Word for word, transcribe the data below from the line with "Masks at 238×145." to the line with "Answer in <instances>...</instances>. segment left", keeping both of those lines.

[Saved entries]
•••••
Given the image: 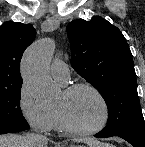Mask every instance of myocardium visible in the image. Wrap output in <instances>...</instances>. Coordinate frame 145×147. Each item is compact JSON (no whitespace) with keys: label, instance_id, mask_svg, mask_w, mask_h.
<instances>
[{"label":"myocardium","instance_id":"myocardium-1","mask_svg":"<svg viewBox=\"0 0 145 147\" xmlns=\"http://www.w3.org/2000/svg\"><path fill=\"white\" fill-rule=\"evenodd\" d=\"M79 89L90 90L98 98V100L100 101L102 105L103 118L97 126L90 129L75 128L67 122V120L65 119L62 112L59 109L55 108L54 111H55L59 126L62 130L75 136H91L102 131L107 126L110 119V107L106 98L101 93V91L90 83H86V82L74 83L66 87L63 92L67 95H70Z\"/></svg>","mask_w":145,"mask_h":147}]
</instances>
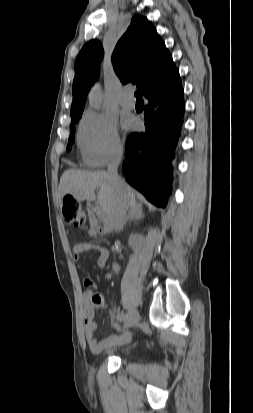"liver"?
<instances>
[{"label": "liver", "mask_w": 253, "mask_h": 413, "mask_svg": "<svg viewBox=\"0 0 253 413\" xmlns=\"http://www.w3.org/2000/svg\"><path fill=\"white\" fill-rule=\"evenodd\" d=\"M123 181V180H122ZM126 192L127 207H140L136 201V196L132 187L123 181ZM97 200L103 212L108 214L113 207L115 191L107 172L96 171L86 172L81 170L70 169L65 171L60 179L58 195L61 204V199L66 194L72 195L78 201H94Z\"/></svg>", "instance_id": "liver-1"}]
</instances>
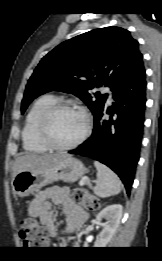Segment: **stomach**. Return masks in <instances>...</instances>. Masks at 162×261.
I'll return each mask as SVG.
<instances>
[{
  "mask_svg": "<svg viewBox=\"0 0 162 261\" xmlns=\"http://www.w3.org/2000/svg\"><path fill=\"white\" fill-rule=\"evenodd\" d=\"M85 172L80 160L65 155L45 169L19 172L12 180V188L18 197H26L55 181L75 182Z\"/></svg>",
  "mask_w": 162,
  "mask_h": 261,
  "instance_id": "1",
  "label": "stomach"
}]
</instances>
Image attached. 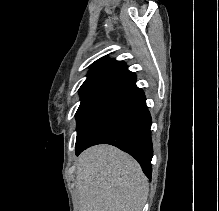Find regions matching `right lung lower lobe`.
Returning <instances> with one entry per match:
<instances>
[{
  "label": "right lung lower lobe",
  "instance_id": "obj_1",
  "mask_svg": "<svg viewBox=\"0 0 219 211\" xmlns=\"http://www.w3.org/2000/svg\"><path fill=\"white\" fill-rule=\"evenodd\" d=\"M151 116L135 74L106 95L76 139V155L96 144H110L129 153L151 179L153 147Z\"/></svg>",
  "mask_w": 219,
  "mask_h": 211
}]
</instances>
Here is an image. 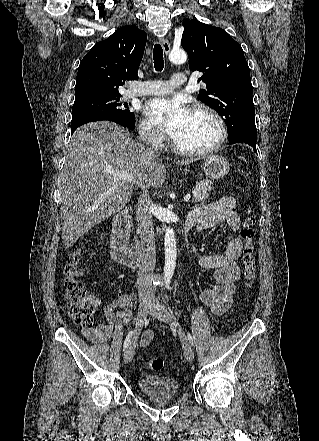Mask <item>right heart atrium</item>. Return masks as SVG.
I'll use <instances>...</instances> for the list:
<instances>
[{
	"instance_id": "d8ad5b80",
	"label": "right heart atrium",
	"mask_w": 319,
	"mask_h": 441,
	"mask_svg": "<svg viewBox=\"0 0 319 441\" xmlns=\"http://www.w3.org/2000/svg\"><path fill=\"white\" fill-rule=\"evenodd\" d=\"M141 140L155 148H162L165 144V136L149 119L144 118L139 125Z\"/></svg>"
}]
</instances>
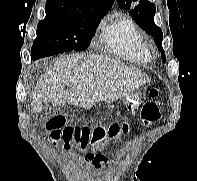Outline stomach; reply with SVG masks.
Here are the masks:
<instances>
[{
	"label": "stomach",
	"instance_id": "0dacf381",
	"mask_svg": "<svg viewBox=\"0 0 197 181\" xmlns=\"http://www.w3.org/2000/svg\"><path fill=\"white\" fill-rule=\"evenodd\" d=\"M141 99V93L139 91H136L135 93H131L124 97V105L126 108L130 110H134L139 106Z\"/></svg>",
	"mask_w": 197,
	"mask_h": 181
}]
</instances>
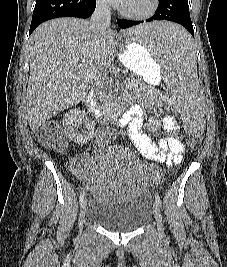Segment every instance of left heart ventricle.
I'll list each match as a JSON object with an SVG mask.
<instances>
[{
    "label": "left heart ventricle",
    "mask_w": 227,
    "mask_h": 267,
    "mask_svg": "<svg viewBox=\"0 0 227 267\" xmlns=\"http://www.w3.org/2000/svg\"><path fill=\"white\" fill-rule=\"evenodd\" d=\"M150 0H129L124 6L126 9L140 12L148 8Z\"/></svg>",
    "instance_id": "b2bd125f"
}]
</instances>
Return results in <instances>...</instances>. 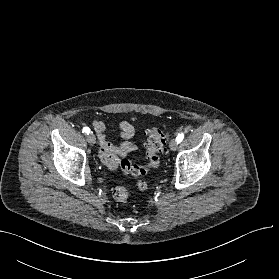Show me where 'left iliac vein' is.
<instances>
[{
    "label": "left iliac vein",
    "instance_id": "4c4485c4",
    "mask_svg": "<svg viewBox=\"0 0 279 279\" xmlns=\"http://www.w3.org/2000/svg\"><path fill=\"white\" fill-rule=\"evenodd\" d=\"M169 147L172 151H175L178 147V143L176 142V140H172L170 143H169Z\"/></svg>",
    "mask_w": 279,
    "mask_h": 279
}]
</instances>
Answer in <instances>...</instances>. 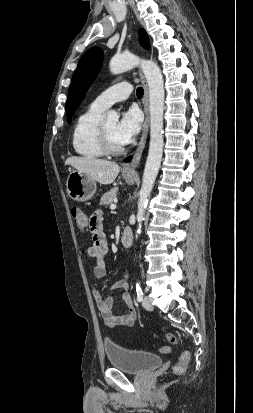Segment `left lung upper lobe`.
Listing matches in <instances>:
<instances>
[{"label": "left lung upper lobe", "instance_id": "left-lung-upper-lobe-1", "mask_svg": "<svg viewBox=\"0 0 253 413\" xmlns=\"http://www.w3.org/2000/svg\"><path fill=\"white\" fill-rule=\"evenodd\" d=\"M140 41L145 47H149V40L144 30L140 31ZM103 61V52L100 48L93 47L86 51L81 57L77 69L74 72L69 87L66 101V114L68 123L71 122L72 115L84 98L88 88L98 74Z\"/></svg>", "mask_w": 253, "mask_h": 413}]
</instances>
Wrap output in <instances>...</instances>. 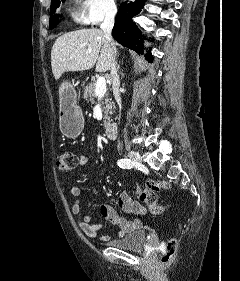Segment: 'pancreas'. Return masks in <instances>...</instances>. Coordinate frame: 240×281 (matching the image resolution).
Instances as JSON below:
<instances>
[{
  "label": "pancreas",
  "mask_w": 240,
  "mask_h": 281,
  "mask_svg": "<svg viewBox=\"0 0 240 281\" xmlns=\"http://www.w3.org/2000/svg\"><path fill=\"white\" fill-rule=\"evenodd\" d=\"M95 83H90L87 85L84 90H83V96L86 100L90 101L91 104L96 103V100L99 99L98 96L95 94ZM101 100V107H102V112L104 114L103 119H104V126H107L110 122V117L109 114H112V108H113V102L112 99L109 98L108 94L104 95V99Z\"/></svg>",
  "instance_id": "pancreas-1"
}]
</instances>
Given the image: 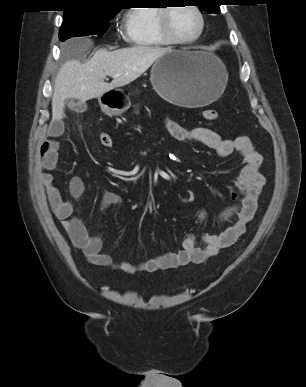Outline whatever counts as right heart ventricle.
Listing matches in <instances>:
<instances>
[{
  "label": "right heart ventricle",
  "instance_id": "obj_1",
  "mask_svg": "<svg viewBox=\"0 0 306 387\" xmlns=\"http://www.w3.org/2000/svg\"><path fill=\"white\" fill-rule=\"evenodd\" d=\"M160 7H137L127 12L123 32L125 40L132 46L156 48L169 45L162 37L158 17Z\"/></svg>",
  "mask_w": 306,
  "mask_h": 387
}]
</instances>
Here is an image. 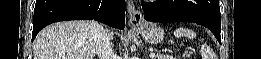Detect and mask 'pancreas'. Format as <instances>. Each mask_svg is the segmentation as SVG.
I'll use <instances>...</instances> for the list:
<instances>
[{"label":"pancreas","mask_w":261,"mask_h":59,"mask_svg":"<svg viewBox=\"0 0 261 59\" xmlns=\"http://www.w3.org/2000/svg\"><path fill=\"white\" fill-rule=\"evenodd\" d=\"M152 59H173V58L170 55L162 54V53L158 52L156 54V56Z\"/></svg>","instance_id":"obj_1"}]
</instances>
•••••
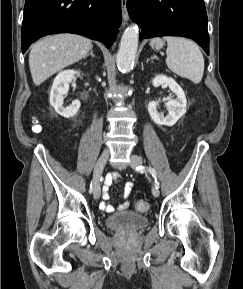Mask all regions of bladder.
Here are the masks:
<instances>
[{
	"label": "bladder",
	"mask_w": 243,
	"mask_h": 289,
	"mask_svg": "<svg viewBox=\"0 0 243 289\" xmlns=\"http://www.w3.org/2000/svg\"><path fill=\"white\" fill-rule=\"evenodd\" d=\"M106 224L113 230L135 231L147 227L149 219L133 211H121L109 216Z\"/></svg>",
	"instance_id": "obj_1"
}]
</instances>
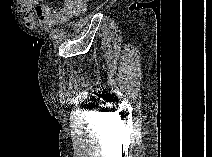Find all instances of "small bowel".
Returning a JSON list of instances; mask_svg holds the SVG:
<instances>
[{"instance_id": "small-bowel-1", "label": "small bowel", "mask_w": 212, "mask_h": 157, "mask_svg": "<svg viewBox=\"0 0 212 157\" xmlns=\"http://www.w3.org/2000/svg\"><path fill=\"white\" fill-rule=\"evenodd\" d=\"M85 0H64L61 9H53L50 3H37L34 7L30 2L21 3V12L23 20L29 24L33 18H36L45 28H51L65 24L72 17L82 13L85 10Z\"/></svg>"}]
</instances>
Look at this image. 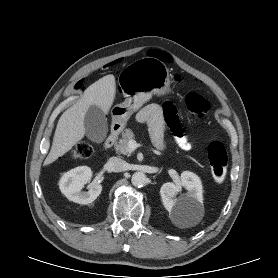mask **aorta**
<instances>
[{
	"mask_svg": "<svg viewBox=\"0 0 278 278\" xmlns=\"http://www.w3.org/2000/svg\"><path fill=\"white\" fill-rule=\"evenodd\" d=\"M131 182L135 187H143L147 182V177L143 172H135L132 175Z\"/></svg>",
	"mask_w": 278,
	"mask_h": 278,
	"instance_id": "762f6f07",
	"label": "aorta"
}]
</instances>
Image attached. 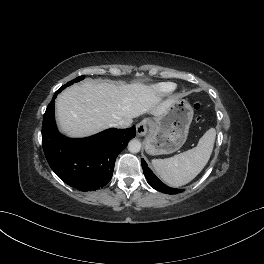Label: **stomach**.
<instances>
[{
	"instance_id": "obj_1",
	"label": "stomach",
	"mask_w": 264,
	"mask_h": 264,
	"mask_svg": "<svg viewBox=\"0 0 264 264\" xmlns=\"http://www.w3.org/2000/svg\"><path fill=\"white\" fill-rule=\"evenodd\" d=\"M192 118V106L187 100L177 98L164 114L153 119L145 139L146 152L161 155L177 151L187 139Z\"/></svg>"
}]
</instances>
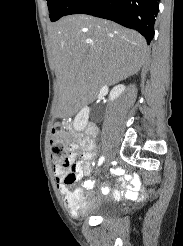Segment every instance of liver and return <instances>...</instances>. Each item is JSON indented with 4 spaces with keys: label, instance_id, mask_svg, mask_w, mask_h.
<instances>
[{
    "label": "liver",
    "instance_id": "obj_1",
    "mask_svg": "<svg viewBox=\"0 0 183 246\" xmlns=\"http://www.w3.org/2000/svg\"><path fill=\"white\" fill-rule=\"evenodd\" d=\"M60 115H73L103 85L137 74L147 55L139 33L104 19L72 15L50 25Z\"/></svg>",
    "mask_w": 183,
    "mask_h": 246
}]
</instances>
•••••
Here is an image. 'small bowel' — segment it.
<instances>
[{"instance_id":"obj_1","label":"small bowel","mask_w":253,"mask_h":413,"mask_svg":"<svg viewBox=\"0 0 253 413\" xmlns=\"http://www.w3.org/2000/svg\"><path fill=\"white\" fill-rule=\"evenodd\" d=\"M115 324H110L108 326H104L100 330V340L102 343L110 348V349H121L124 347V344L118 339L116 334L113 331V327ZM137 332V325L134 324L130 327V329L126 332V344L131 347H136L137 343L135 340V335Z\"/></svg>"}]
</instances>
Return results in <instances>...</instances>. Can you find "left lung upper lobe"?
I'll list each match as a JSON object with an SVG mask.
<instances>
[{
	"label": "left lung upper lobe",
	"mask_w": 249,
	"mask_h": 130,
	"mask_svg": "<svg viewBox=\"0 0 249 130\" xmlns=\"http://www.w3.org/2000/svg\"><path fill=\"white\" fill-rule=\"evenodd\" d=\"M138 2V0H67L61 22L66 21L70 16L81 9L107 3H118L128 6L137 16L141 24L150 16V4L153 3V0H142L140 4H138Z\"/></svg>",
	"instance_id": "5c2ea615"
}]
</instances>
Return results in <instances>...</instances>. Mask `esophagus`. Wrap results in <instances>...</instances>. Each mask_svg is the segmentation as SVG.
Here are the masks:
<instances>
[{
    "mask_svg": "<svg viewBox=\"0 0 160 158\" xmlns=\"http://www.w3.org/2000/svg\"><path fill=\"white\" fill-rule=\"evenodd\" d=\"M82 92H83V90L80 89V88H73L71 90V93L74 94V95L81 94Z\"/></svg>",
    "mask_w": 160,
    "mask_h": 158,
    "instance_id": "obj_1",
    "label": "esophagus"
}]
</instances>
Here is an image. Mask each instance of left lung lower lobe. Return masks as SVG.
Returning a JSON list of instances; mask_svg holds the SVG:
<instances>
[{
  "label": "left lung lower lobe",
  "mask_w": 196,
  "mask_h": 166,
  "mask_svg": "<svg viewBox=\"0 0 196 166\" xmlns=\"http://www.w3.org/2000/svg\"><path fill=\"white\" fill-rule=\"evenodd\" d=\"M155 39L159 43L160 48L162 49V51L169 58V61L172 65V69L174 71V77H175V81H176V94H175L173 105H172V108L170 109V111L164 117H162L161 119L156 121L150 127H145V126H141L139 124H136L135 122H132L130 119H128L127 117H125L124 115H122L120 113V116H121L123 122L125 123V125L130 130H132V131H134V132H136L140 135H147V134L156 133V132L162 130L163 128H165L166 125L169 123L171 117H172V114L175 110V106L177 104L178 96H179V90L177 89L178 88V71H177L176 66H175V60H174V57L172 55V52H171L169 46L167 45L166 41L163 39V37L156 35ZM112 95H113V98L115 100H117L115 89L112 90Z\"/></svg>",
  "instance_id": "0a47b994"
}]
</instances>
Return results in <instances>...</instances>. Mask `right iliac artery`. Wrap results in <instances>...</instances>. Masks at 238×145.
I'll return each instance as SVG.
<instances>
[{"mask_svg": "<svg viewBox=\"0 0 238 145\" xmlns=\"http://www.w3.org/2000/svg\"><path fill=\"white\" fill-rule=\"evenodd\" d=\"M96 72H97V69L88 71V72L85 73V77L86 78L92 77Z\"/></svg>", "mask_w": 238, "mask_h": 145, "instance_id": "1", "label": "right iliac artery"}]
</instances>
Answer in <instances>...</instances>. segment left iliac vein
•••••
Reply »
Return results in <instances>...</instances>. Mask `right iliac artery`. Wrap results in <instances>...</instances>. Masks at 238×145.
I'll return each instance as SVG.
<instances>
[{"mask_svg": "<svg viewBox=\"0 0 238 145\" xmlns=\"http://www.w3.org/2000/svg\"><path fill=\"white\" fill-rule=\"evenodd\" d=\"M96 72H97V69L88 71V72L85 73V77L86 78L92 77Z\"/></svg>", "mask_w": 238, "mask_h": 145, "instance_id": "1", "label": "right iliac artery"}]
</instances>
Answer in <instances>...</instances>. segment left iliac vein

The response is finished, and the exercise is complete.